WHAT IS NEEDED :: Skip every image and restate the data word for word.

MATERIAL PROVIDED ::
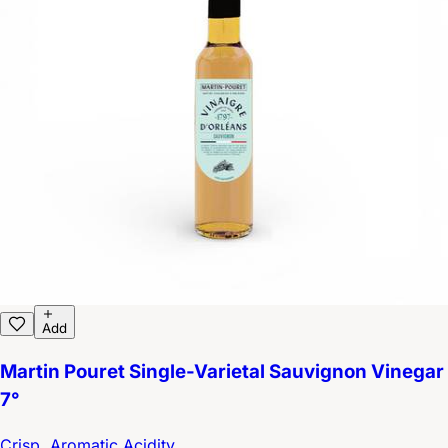
Add
Martin Pouret Single-Varietal Sauvignon Vinegar
7°
Crisp, Aromatic Acidity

SOLUTION FOR THIS TASK ::
Add
Martin Pouret Single-Varietal Sauvignon Vinegar
7°
Crisp, Aromatic Acidity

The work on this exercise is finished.